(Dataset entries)
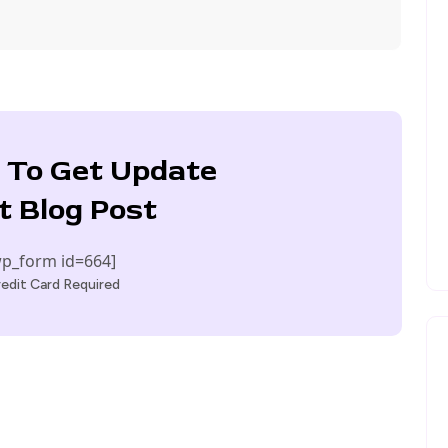
 To Get Update
t Blog Post
p_form id=664]
edit Card Required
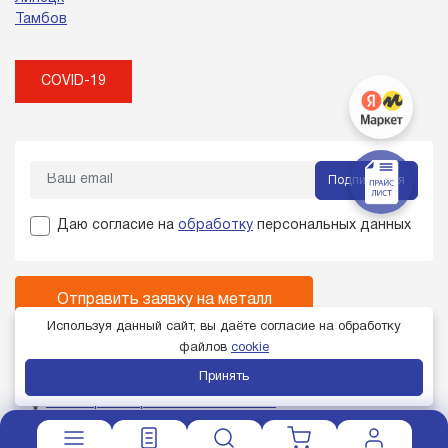
Тамбов
COVID-19
Подписаться
Даю согласие на
обработку
персональных данных
Отправить заявку на металл
Используя данный сайт, вы даёте согласие на обработку
Не нашли нужный металл в каталоге?
файлов
cookie
Звоните:
+7 (4742) 232-787
Принять
Член торгово-промышленной палаты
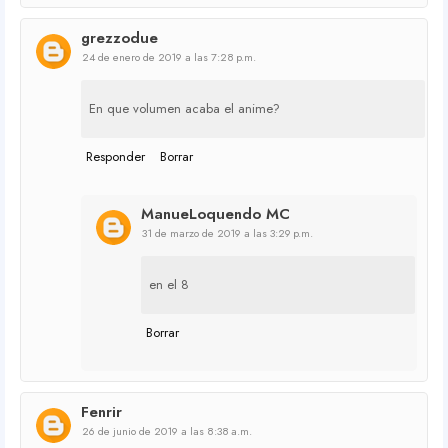
grezzodue
24 de enero de 2019 a las 7:28 p.m.
En que volumen acaba el anime?
Responder
Borrar
ManueLoquendo MC
31 de marzo de 2019 a las 3:29 p.m.
en el 8
Borrar
Fenrir
26 de junio de 2019 a las 8:38 a.m.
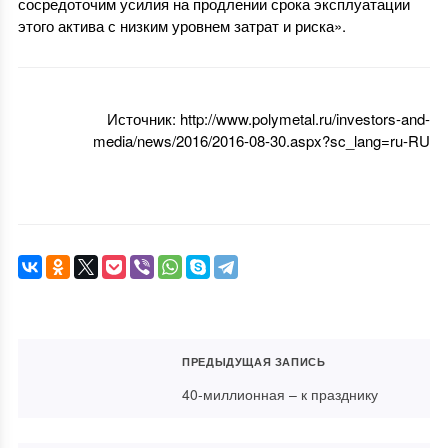
сосредоточим усилия на продлении срока эксплуатации
этого актива с низким уровнем затрат и риска».
Источник: http://www.polymetal.ru/investors-and-
media/news/2016/2016-08-30.aspx?sc_lang=ru-RU
ПРЕДЫДУЩАЯ ЗАПИСЬ
40-миллионная – к празднику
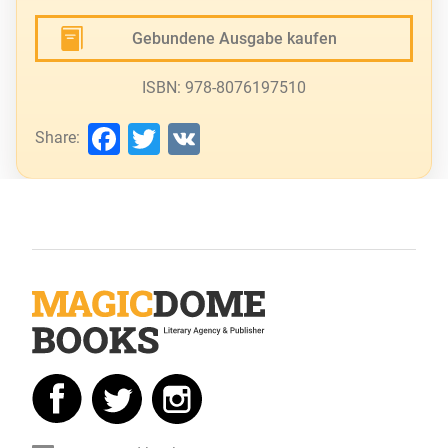
Gebundene Ausgabe kaufen
ISBN: 978-8076197510
Facebook
Twitter
VK
Share:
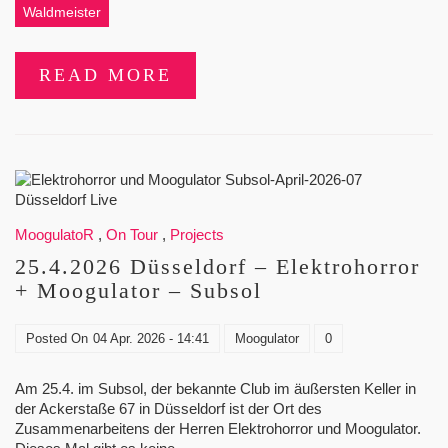
Waldmeister
READ MORE
MoogulatoR
,
On Tour
,
Projects
25.4.2026 Düsseldorf – Elektrohorror
+ Moogulator – Subsol
Posted On
04 Apr. 2026 - 14:41
Moogulator
0
Am 25.4. im Subsol, der bekannte Club im äußersten Keller in
der Ackerstaße 67 in Düsseldorf ist der Ort des
Zusammenarbeitens der Herren Elektrohorror und Moogulator.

* The task: Leave out the pictures and set down all of the data exactly.

* Completed task:
 To Get Update
t Blog Post
p_form id=664]
edit Card Required
Тамбов
COVID-19
Подписаться
Даю согласие на
обработку
персональных данных
Отправить заявку на металл
Используя данный сайт, вы даёте согласие на обработку
Не нашли нужный металл в каталоге?
файлов
cookie
Звоните:
+7 (4742) 232-787
Принять
Член торгово-промышленной палаты
grezzodue
24 de enero de 2019 a las 7:28 p.m.
En que volumen acaba el anime?
Responder
Borrar
ManueLoquendo MC
31 de marzo de 2019 a las 3:29 p.m.
en el 8
Borrar
Fenrir
26 de junio de 2019 a las 8:38 a.m.
сосредоточим усилия на продлении срока эксплуатации
этого актива с низким уровнем затрат и риска».
Источник: http://www.polymetal.ru/investors-and-
media/news/2016/2016-08-30.aspx?sc_lang=ru-RU
ПРЕДЫДУЩАЯ ЗАПИСЬ
40-миллионная – к празднику
Gebundene Ausgabe kaufen
ISBN: 978-8076197510
Facebook
Twitter
VK
Share:
Waldmeister
READ MORE
MoogulatoR
,
On Tour
,
Projects
25.4.2026 Düsseldorf – Elektrohorror
+ Moogulator – Subsol
Posted On
04 Apr. 2026 - 14:41
Moogulator
0
Am 25.4. im Subsol, der bekannte Club im äußersten Keller in
der Ackerstaße 67 in Düsseldorf ist der Ort des
Zusammenarbeitens der Herren Elektrohorror und Moogulator.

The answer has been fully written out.